Scheinker’s team has analyzed 2 million hours of glucose data for about 200 patients. Once they can identify which signals merit an alert to a health professional, the hospital can design a new workflow to take advantage of that information as it comes in from patients.
Scheinker envisions a tool that would notify caregivers of, say, the 10 patients most in need of a call on any given week.
“If you have an algorithm trained to recognize: ‘Hey, your patient Jane, who’s done really well before, it looks like her breakfast and dinnertime glucose is really elevated,’ then maybe it’s as easy as the care team making a quick call to chat with the patient,” Scheinker said.
The value of math
Operational change is certainly possible without the help of machine learning and computer simulations, but the math allows better, faster access to information that can enable change. Case in point: Before Scheinker came to Stanford, Andrew Shin, MD, clinical associate professor of pediatric cardiology and now medical director for SURF, used a manual, data-driven approach to determine reasonable goals for such things as the number of days a patient will spend in the intensive care unit and the hospital.
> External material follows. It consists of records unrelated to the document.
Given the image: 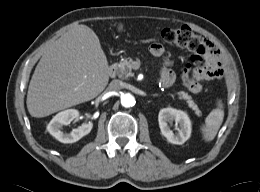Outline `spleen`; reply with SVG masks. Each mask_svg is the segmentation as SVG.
Instances as JSON below:
<instances>
[{
  "instance_id": "spleen-1",
  "label": "spleen",
  "mask_w": 260,
  "mask_h": 192,
  "mask_svg": "<svg viewBox=\"0 0 260 192\" xmlns=\"http://www.w3.org/2000/svg\"><path fill=\"white\" fill-rule=\"evenodd\" d=\"M224 118V110L222 101H217V108L212 110L205 119V124L202 126L201 131L203 133V139L206 142L212 141L220 126L222 125Z\"/></svg>"
}]
</instances>
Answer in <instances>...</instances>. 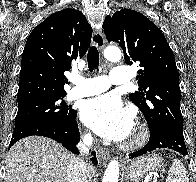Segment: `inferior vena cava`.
Segmentation results:
<instances>
[{
	"label": "inferior vena cava",
	"instance_id": "602c4592",
	"mask_svg": "<svg viewBox=\"0 0 196 182\" xmlns=\"http://www.w3.org/2000/svg\"><path fill=\"white\" fill-rule=\"evenodd\" d=\"M93 144L91 134L83 136L82 141L77 145L81 155L75 157L68 170V182H88L87 181V163L84 161L83 155L89 153V149Z\"/></svg>",
	"mask_w": 196,
	"mask_h": 182
}]
</instances>
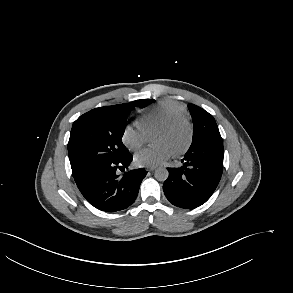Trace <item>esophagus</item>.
Listing matches in <instances>:
<instances>
[{
	"label": "esophagus",
	"mask_w": 293,
	"mask_h": 293,
	"mask_svg": "<svg viewBox=\"0 0 293 293\" xmlns=\"http://www.w3.org/2000/svg\"><path fill=\"white\" fill-rule=\"evenodd\" d=\"M155 169H156V167H147L146 168V170L149 171V172L154 171Z\"/></svg>",
	"instance_id": "1"
}]
</instances>
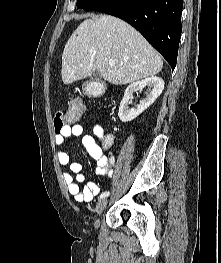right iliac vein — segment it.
<instances>
[{"label": "right iliac vein", "mask_w": 221, "mask_h": 263, "mask_svg": "<svg viewBox=\"0 0 221 263\" xmlns=\"http://www.w3.org/2000/svg\"><path fill=\"white\" fill-rule=\"evenodd\" d=\"M108 203V200L105 198H102L98 201L96 205V219H95V227L99 225V216L101 215L102 211L106 208Z\"/></svg>", "instance_id": "right-iliac-vein-1"}]
</instances>
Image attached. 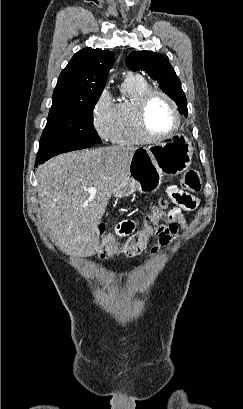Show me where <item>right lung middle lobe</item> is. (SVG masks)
Instances as JSON below:
<instances>
[{"mask_svg":"<svg viewBox=\"0 0 243 409\" xmlns=\"http://www.w3.org/2000/svg\"><path fill=\"white\" fill-rule=\"evenodd\" d=\"M96 102L52 103L40 145L100 143V137L93 126Z\"/></svg>","mask_w":243,"mask_h":409,"instance_id":"obj_1","label":"right lung middle lobe"}]
</instances>
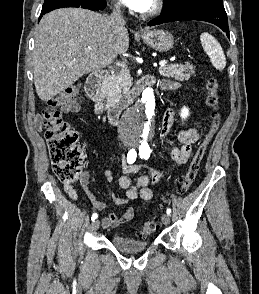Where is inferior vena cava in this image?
I'll return each instance as SVG.
<instances>
[{"label": "inferior vena cava", "instance_id": "1", "mask_svg": "<svg viewBox=\"0 0 259 294\" xmlns=\"http://www.w3.org/2000/svg\"><path fill=\"white\" fill-rule=\"evenodd\" d=\"M109 25L114 31H121L124 29L125 20L118 5H115L111 15L108 18Z\"/></svg>", "mask_w": 259, "mask_h": 294}]
</instances>
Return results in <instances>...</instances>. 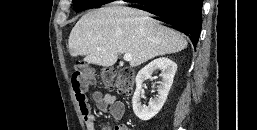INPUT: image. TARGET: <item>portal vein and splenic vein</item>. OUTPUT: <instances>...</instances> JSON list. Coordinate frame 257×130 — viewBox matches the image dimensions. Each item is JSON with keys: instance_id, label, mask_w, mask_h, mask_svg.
I'll return each mask as SVG.
<instances>
[{"instance_id": "portal-vein-and-splenic-vein-1", "label": "portal vein and splenic vein", "mask_w": 257, "mask_h": 130, "mask_svg": "<svg viewBox=\"0 0 257 130\" xmlns=\"http://www.w3.org/2000/svg\"><path fill=\"white\" fill-rule=\"evenodd\" d=\"M123 59L125 61H129L130 62L132 60V55L131 54H124Z\"/></svg>"}]
</instances>
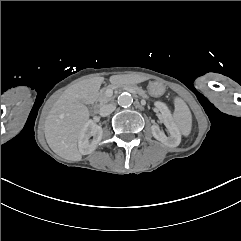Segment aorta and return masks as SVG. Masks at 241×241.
I'll list each match as a JSON object with an SVG mask.
<instances>
[{
    "instance_id": "762f6f07",
    "label": "aorta",
    "mask_w": 241,
    "mask_h": 241,
    "mask_svg": "<svg viewBox=\"0 0 241 241\" xmlns=\"http://www.w3.org/2000/svg\"><path fill=\"white\" fill-rule=\"evenodd\" d=\"M133 103V98L130 93L124 92L118 96V104L122 107H129Z\"/></svg>"
}]
</instances>
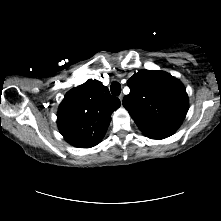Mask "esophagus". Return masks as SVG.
<instances>
[{
	"label": "esophagus",
	"instance_id": "obj_1",
	"mask_svg": "<svg viewBox=\"0 0 221 221\" xmlns=\"http://www.w3.org/2000/svg\"><path fill=\"white\" fill-rule=\"evenodd\" d=\"M119 99H120V101H121V103H122V100H123V94H120Z\"/></svg>",
	"mask_w": 221,
	"mask_h": 221
}]
</instances>
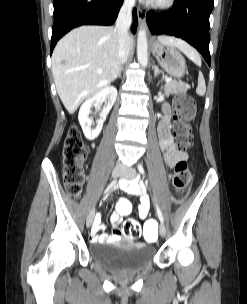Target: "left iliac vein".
Segmentation results:
<instances>
[{
	"label": "left iliac vein",
	"mask_w": 247,
	"mask_h": 304,
	"mask_svg": "<svg viewBox=\"0 0 247 304\" xmlns=\"http://www.w3.org/2000/svg\"><path fill=\"white\" fill-rule=\"evenodd\" d=\"M135 176L136 172L132 168H126L121 173V177L125 180H132ZM159 232L162 237L166 236V227L163 223L159 226Z\"/></svg>",
	"instance_id": "4c4485c4"
}]
</instances>
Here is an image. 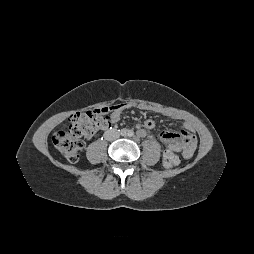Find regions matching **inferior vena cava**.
<instances>
[{
  "instance_id": "602c4592",
  "label": "inferior vena cava",
  "mask_w": 254,
  "mask_h": 254,
  "mask_svg": "<svg viewBox=\"0 0 254 254\" xmlns=\"http://www.w3.org/2000/svg\"><path fill=\"white\" fill-rule=\"evenodd\" d=\"M120 136L119 132L116 130V129H112V130H107L105 133H104V137L106 140L108 141H113V140H116L118 139Z\"/></svg>"
}]
</instances>
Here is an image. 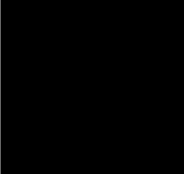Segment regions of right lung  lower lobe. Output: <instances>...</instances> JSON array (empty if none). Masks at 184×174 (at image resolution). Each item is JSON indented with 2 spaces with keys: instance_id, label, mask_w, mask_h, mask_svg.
<instances>
[{
  "instance_id": "right-lung-lower-lobe-1",
  "label": "right lung lower lobe",
  "mask_w": 184,
  "mask_h": 174,
  "mask_svg": "<svg viewBox=\"0 0 184 174\" xmlns=\"http://www.w3.org/2000/svg\"><path fill=\"white\" fill-rule=\"evenodd\" d=\"M75 121L68 118H58L55 121H38L35 126L37 138L52 146H63L72 136Z\"/></svg>"
}]
</instances>
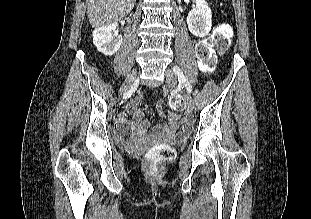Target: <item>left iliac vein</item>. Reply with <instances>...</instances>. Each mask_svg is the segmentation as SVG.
<instances>
[{"label":"left iliac vein","mask_w":311,"mask_h":219,"mask_svg":"<svg viewBox=\"0 0 311 219\" xmlns=\"http://www.w3.org/2000/svg\"><path fill=\"white\" fill-rule=\"evenodd\" d=\"M165 77H166L167 85L169 87H175L176 86V84H177L176 76L170 68L166 69ZM183 98H184V101H185L186 105L188 106V108H190L191 110H194L195 105H194V101H193L191 95L184 92Z\"/></svg>","instance_id":"left-iliac-vein-1"}]
</instances>
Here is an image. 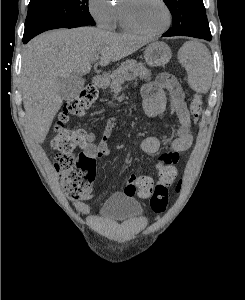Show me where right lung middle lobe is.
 <instances>
[{
	"label": "right lung middle lobe",
	"instance_id": "1",
	"mask_svg": "<svg viewBox=\"0 0 245 300\" xmlns=\"http://www.w3.org/2000/svg\"><path fill=\"white\" fill-rule=\"evenodd\" d=\"M95 25L88 0H30L23 38L50 29Z\"/></svg>",
	"mask_w": 245,
	"mask_h": 300
}]
</instances>
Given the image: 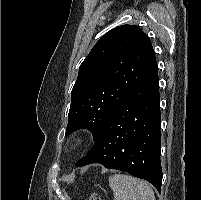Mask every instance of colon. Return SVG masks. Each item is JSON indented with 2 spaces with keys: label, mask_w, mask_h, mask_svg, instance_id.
<instances>
[{
  "label": "colon",
  "mask_w": 201,
  "mask_h": 200,
  "mask_svg": "<svg viewBox=\"0 0 201 200\" xmlns=\"http://www.w3.org/2000/svg\"><path fill=\"white\" fill-rule=\"evenodd\" d=\"M89 200H102V198L98 194L92 193L89 197Z\"/></svg>",
  "instance_id": "colon-1"
}]
</instances>
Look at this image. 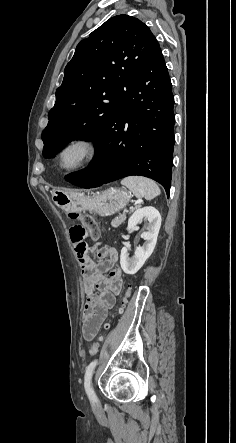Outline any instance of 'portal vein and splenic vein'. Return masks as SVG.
Segmentation results:
<instances>
[{
    "label": "portal vein and splenic vein",
    "instance_id": "portal-vein-and-splenic-vein-1",
    "mask_svg": "<svg viewBox=\"0 0 236 443\" xmlns=\"http://www.w3.org/2000/svg\"><path fill=\"white\" fill-rule=\"evenodd\" d=\"M141 203V201H137L136 203H135V206H137V205H139ZM133 206L130 208L131 210H133Z\"/></svg>",
    "mask_w": 236,
    "mask_h": 443
}]
</instances>
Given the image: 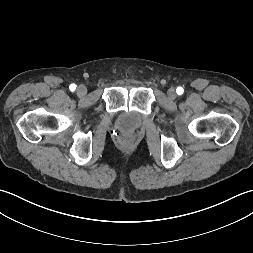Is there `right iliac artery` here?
<instances>
[{"mask_svg": "<svg viewBox=\"0 0 253 253\" xmlns=\"http://www.w3.org/2000/svg\"><path fill=\"white\" fill-rule=\"evenodd\" d=\"M69 88H70L71 91H74L76 89V85L75 84H71Z\"/></svg>", "mask_w": 253, "mask_h": 253, "instance_id": "right-iliac-artery-1", "label": "right iliac artery"}]
</instances>
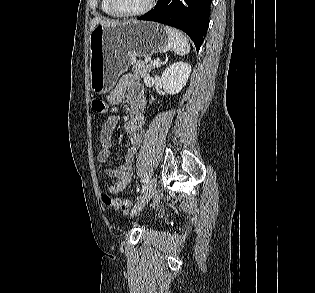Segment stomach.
<instances>
[{
    "mask_svg": "<svg viewBox=\"0 0 315 293\" xmlns=\"http://www.w3.org/2000/svg\"><path fill=\"white\" fill-rule=\"evenodd\" d=\"M164 26L153 22L126 21L97 25L89 37L90 87L95 93L110 91L133 57H149L169 48Z\"/></svg>",
    "mask_w": 315,
    "mask_h": 293,
    "instance_id": "1",
    "label": "stomach"
}]
</instances>
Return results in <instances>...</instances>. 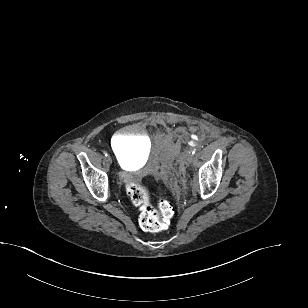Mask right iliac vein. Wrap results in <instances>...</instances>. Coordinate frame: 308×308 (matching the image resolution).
<instances>
[{"label": "right iliac vein", "mask_w": 308, "mask_h": 308, "mask_svg": "<svg viewBox=\"0 0 308 308\" xmlns=\"http://www.w3.org/2000/svg\"><path fill=\"white\" fill-rule=\"evenodd\" d=\"M107 160L111 163L112 162V158L110 156L107 157Z\"/></svg>", "instance_id": "1"}]
</instances>
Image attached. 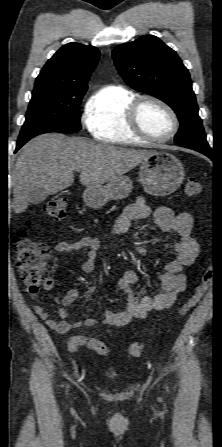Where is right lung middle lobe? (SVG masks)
Masks as SVG:
<instances>
[{
	"label": "right lung middle lobe",
	"instance_id": "1",
	"mask_svg": "<svg viewBox=\"0 0 222 447\" xmlns=\"http://www.w3.org/2000/svg\"><path fill=\"white\" fill-rule=\"evenodd\" d=\"M83 95H66L48 87L34 88L17 146L20 148L42 133L79 131Z\"/></svg>",
	"mask_w": 222,
	"mask_h": 447
}]
</instances>
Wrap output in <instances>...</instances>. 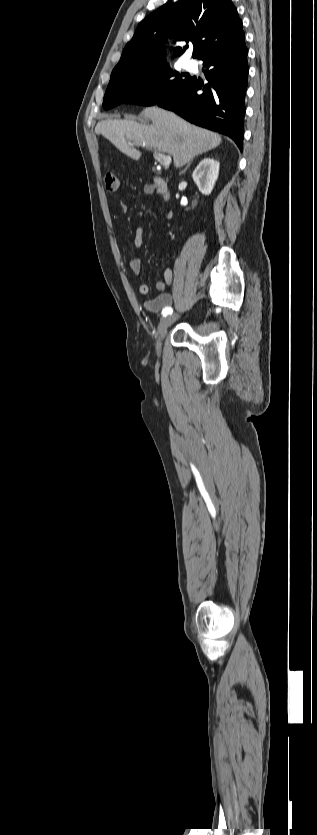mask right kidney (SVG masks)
<instances>
[{
  "label": "right kidney",
  "instance_id": "ca27d5eb",
  "mask_svg": "<svg viewBox=\"0 0 317 835\" xmlns=\"http://www.w3.org/2000/svg\"><path fill=\"white\" fill-rule=\"evenodd\" d=\"M219 174V162L213 158L203 159L192 174V178L200 192L209 195Z\"/></svg>",
  "mask_w": 317,
  "mask_h": 835
}]
</instances>
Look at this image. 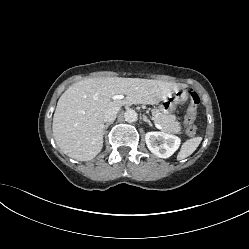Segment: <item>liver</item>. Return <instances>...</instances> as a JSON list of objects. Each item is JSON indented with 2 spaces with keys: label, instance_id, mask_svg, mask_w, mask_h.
Segmentation results:
<instances>
[{
  "label": "liver",
  "instance_id": "liver-1",
  "mask_svg": "<svg viewBox=\"0 0 249 249\" xmlns=\"http://www.w3.org/2000/svg\"><path fill=\"white\" fill-rule=\"evenodd\" d=\"M180 84L142 78H89L71 85L59 98L52 131L56 144L79 161L93 159L103 147L104 115L123 105L156 104L179 90ZM124 94L123 100H112Z\"/></svg>",
  "mask_w": 249,
  "mask_h": 249
}]
</instances>
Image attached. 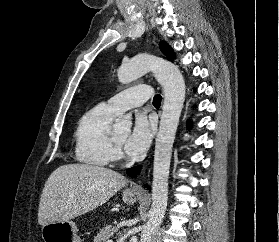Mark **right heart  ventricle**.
<instances>
[{
  "label": "right heart ventricle",
  "instance_id": "obj_1",
  "mask_svg": "<svg viewBox=\"0 0 279 242\" xmlns=\"http://www.w3.org/2000/svg\"><path fill=\"white\" fill-rule=\"evenodd\" d=\"M104 103L86 111L75 131V156L79 162L104 167L116 159L110 126L116 117Z\"/></svg>",
  "mask_w": 279,
  "mask_h": 242
}]
</instances>
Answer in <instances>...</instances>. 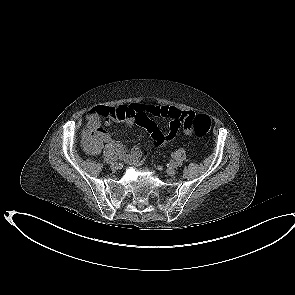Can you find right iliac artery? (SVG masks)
Wrapping results in <instances>:
<instances>
[{
	"instance_id": "82829eb1",
	"label": "right iliac artery",
	"mask_w": 295,
	"mask_h": 295,
	"mask_svg": "<svg viewBox=\"0 0 295 295\" xmlns=\"http://www.w3.org/2000/svg\"><path fill=\"white\" fill-rule=\"evenodd\" d=\"M117 159H118L117 156H113V157L111 158L112 161H116Z\"/></svg>"
}]
</instances>
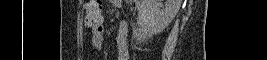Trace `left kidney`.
I'll return each mask as SVG.
<instances>
[{
  "label": "left kidney",
  "instance_id": "5707ae66",
  "mask_svg": "<svg viewBox=\"0 0 267 60\" xmlns=\"http://www.w3.org/2000/svg\"><path fill=\"white\" fill-rule=\"evenodd\" d=\"M144 0L138 8V19L153 34L162 32L179 11L181 0Z\"/></svg>",
  "mask_w": 267,
  "mask_h": 60
}]
</instances>
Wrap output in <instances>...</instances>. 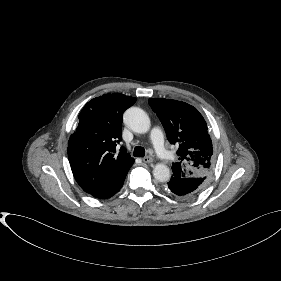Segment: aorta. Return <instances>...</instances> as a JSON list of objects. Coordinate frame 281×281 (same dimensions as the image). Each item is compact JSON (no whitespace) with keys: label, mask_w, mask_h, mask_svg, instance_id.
I'll use <instances>...</instances> for the list:
<instances>
[{"label":"aorta","mask_w":281,"mask_h":281,"mask_svg":"<svg viewBox=\"0 0 281 281\" xmlns=\"http://www.w3.org/2000/svg\"><path fill=\"white\" fill-rule=\"evenodd\" d=\"M124 122L136 133L148 132L151 125L146 112L138 107H130L125 111ZM153 175L159 182H167L171 177L169 167L162 163L155 165Z\"/></svg>","instance_id":"762f6f07"}]
</instances>
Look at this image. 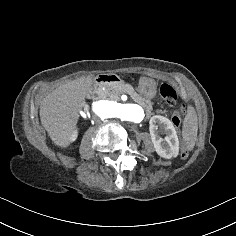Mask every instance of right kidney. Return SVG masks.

The goals were developed for congenital heart disease surgeries at Packard Children’s and are now taped to patients’ beds. In addition to ensuring transparent communication with families, the project reduced the average length of patient hospital stays — a remarkable success achieved without advanced mathematical modeling.
But because of the labor involved, the approach has been slow to roll out to other surgical procedures. To speed up that process, SURF has developed an automated tool that, in a proof of its worth, successfully and instantaneously reproduced virtually the same goals for six procedures, each of which took Shin’s team four months to identify. Using this tool, the hospital can now more quickly develop goals for other surgical procedures.
Despite SURF’s many successes, Scheinker is under no illusion that change will be easy.
“Health care is notorious for how long it takes to adopt new things, especially if they require people to change their workflows,” he said. Yet current electronic health records make possible the redesigns and improvements that other industries have shown can lead to transparency, efficiency, fewer errors, fewer delays and overall higher quality, Scheinker said.
“That’s the reason a mathematician was hired to do this.”